Murky shades of comedy

51 Shades of Maggie

Malvern Theatres

I WAS expecting raunchiness. I was expecting colourful language. I guess had I read Leesa Harker’s Belfast-set 50 Shades of Red White and Blue I would have known exactly what I was letting myself in for.

This play is adapted from Harker’s first novel, which itself started life as a parody blog of EL James’s omnipresent Fifty Shades of Grey.

Director and Producer Martin Lynch acknowledges that some people will regard this play as ‘crude and ignorant and ultimately demeaning to women.’ He was right. It wasn’t the insatiable libido or brazen character of East End heroine Maggie Muff (yes, really) that offended some audience members, and I am not affronted by a bit of swearing, but I found the absolute overkill of smut and the constant endeavour to shock both boring and distasteful.

I realise that this play is in one way meant as a bit of fun, but it is also being painted as somehow empowering to women. Lynch talks about the core of this play containing a ‘profound truth’.

Perhaps I missed it. Maybe it was hidden in Mr Big’s Private Room of Pain; maybe I overlooked it when Maggie Muff was giving us a flash of the gash. I sound like a prude, I know that, and there were many in the audience who clearly found the storyline and language hilarious.

Fans of Harker’s writing will not be disappointed by her adaptation, although I know many felt slightly hoodwinked by the promotional material displaying a topless Mr Big alongside Maggie Muff. This was a one woman show with no Mr Big to satisfy the women. You see? My mind has been sullied already.

So, plus points, because there were a couple: Adele Silva, probably best known for her role in Emmerdale, did a brilliant job of bringing the many different characters to life. As Maggie, she narrated her own story whilst giving us vivid impressions of the other players in her life – her mum, Big Sally-Ann, Mr Big, Mr Big’s parents . . . Remembering the lines, recreating the accents, delivering both sides of a conversation – Silva is a fine actress; I just felt the writing let her down.
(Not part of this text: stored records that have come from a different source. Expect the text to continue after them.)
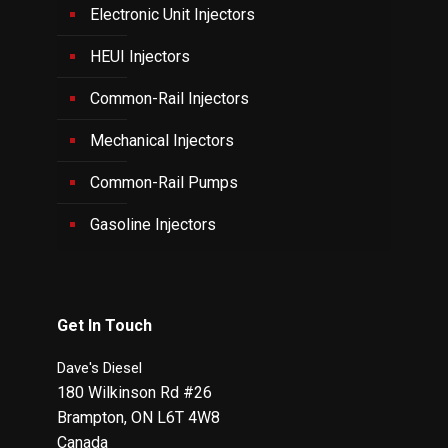
Electronic Unit Injectors
HEUI Injectors
Common-Rail Injectors
Mechanical Injectors
Common-Rail Pumps
Gasoline Injectors
Get In Touch
Dave's Diesel
180 Wilkinson Rd #26
Brampton
,
ON
L6T 4W8
Canada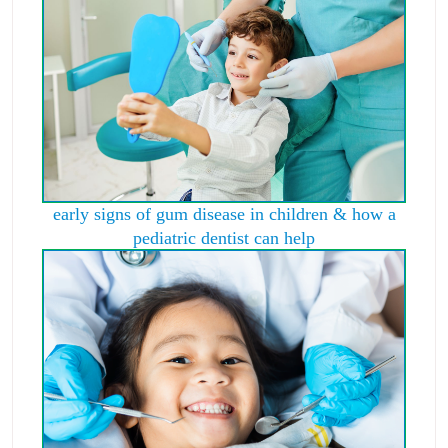
early signs of gum disease in children & how a
pediatric dentist can help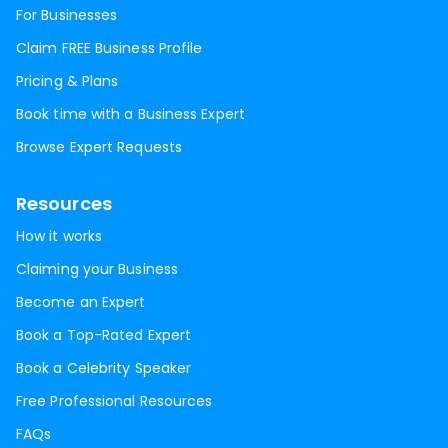
For Businesses
Claim FREE Business Profile
Pricing & Plans
Book time with a Business Expert
Browse Expert Requests
Resources
How it works
Claiming your Business
Become an Expert
Book a Top-Rated Expert
Book a Celebrity Speaker
Free Professional Resources
FAQs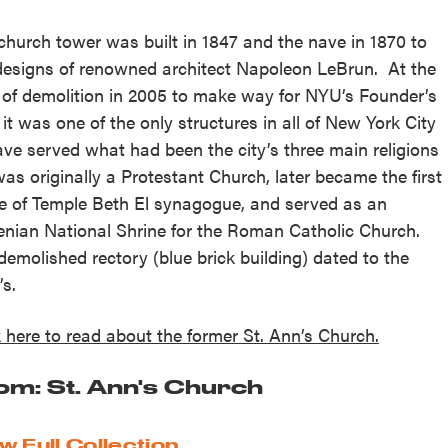
church tower was built in 1847 and the nave in 1870 to
designs of renowned architect Napoleon LeBrun. At the
 of demolition in 2005 to make way for NYU’s Founder’s
, it was one of the only structures in all of New York City
ave served what had been the city’s three main religions
 was originally a Protestant Church, later became the first
 of Temple Beth El synagogue, and served as an
nian National Shrine for the Roman Catholic Church.
demolished rectory (blue brick building) dated to the
’s.
k here to read about the former St. Ann’s Church.
om: St. Ann's Church
w Full Collection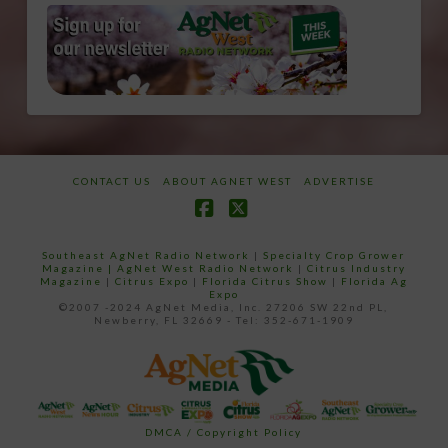
CONTACT US
ABOUT AGNET WEST
ADVERTISE
Facebook
X
Southeast AgNet Radio Network
|
Specialty Crop Grower
Magazine |
AgNet West Radio Network
|
Citrus Industry
Magazine
|
Citrus Expo
|
Florida Citrus Show
|
Florida Ag
Expo
©2007 -2024 AgNet Media, Inc. 27206 SW 22nd PL,
Newberry, FL 32669 - Tel: 352-671-1909
DMCA / Copyright Policy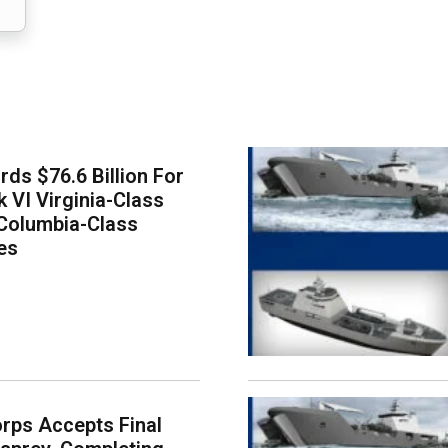
ds $76.6 Billion For
k VI Virginia-Class
Columbia-Class
es
rps Accepts Final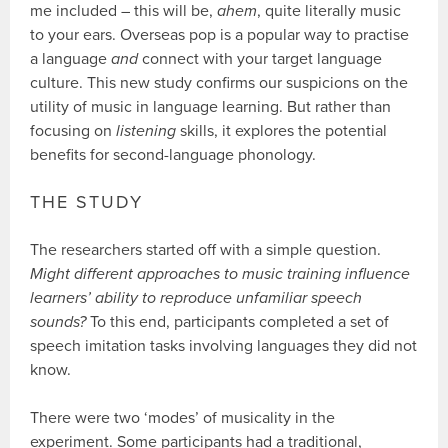
me included – this will be,
ahem
, quite literally music
to your ears. Overseas pop is a popular way to practise
a language
and
connect with your target language
culture. This new study confirms our suspicions on the
utility of music in language learning. But rather than
focusing on
listening
skills, it explores the potential
benefits for second-language phonology.
THE STUDY
The researchers started off with a simple question.
Might different approaches to music training influence
learners’ ability to reproduce unfamiliar speech
sounds?
To this end, participants completed a set of
speech imitation tasks involving languages they did not
know.
There were two ‘modes’ of musicality in the
experiment. Some participants had a traditional,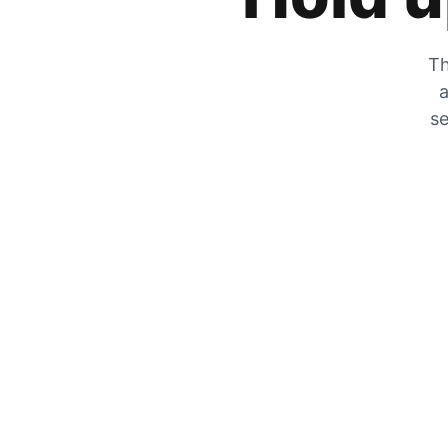
Th
a
se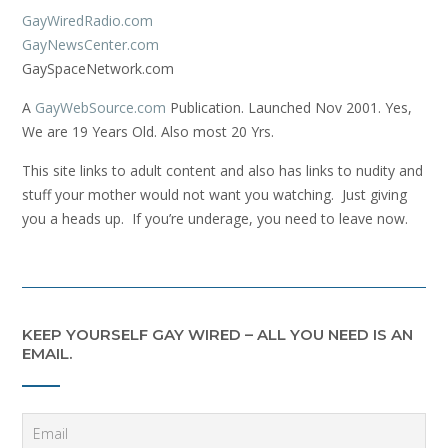
GayWiredRadio.com
GayNewsCenter.com
GaySpaceNetwork.com
A
GayWebSource.com
Publication. Launched Nov 2001. Yes,
We are 19 Years Old. Also most 20 Yrs.
This site links to adult content and also has links to nudity and
stuff your mother would not want you watching. Just giving
you a heads up. If you’re underage, you need to leave now.
KEEP YOURSELF GAY WIRED – ALL YOU NEED IS AN
EMAIL.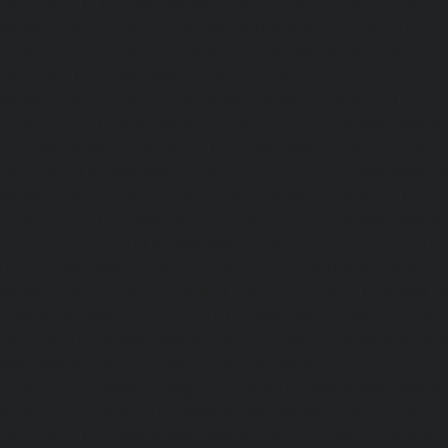
chennai
|
Lift-AMC-Maintenance-Service-Cost-Egmore-c
Maintenance-Service-Cost-Ekkaduthangal-chennai
|
Li
Service-Cost-Ennore-chennai
|
Lift-AMC-Maintenance-Se
chennai
|
Lift-AMC-Maintenance-Service-Cost-Ethiraj-Salai
Maintenance-Service-Cost-Flowers-Road-chennai
|
Li
Service-Cost-Gandhinagar-chennai
|
Lift-AMC-Maint
Gerugambakkam-chennai
|
Lift-AMC-Maintenance-Servic
chennai
|
Lift-AMC-Maintenance-Service-Cost-Gowrivakka
Maintenance-Service-Cost-Greams-Road-chennai
|
Li
Service-Cost-Guduvancheri-chennai
|
Lift-AMC-Maint
Guindy-chennai
|
Lift-AMC-Maintenance-Service-Cost-Gu
|
Lift-AMC-Maintenance-Service-Cost-Hasthinapuram-ch
Maintenance-Service-Cost-IIT-Campus-chennai
|
Lift-AMC-
Cost-Indira-Nagar-chennai
|
Lift-AMC-Maintenance-Servic
chennai
|
Lift-AMC-Maintenance-Service-Cost-Iyyapantha
AMC-Maintenance-Service-Cost-Jafferkhanpet-chennai
|
Li
Service-Cost-Jawahar-Nagar-chennai
|
Elevator-AMC-Mainte
Kaladipet-chennai
|
Elevator-AMC-Maintenance-Service-
chennai
|
Elevator-AMC-Maintenance-Service-Cost-Kan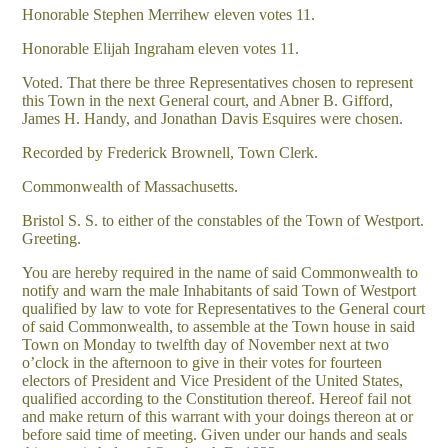
Honorable Stephen Merrihew eleven votes 11.
Honorable Elijah Ingraham eleven votes 11.
Voted. That there be three Representatives chosen to represent
this Town in the next General court, and Abner B. Gifford,
James H. Handy, and Jonathan Davis Esquires were chosen.
Recorded by Frederick Brownell, Town Clerk.
Commonwealth of Massachusetts.
Bristol S. S. to either of the constables of the Town of Westport.
Greeting.
You are hereby required in the name of said Commonwealth to
notify and warn the male Inhabitants of said Town of Westport
qualified by law to vote for Representatives to the General court
of said Commonwealth, to assemble at the Town house in said
Town on Monday to twelfth day of November next at two
o’clock in the afternoon to give in their votes for fourteen
electors of President and Vice President of the United States,
qualified according to the Constitution thereof. Hereof fail not
and make return of this warrant with your doings thereon at or
before said time of meeting. Given under our hands and seals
Comedy lines about ‘getting my c*** kicked in’, ‘getting my backdoor smashed in’ and ‘getting moist dreaming about Mr Big’s todger’ did not sit well with me.

Jokes about date rape drugs and shagging fourteen year olds till their mums appeared .. . . Well, I’d suggest to Lynch that this may well be one of the reasons why people might describe the play as demeaning.

But I was meant to be focussing on the positives. I liked the bed. Maggie sits on, lies on, cavorts on, struts around a gigantic plush bed as she talks, sometimes rotating it to face different directions to give us an impression of different settings. I would like a bed like that. As for other positives, I’m afraid I found none.

Like 50 Shades of Grey, Harker’s 50 Shades of Red White and Blue and its stage adaptation 51 Shades of Maggie seem to be proving hugely popular. I don’t think I’ll ever understand why. For fans of the novels, go and see this without delay. But if it’s subtlety or sensitivity or eroticism you’re after, I’d recommend an evening of Columbo and White Lightning. Just not with Big Sally-Ann.

51 Shades of Maggie runs at Malvern Theatres to 05-10-13 before moving on to Grimsby, Birmingham, Bromley, Woking and Richmond.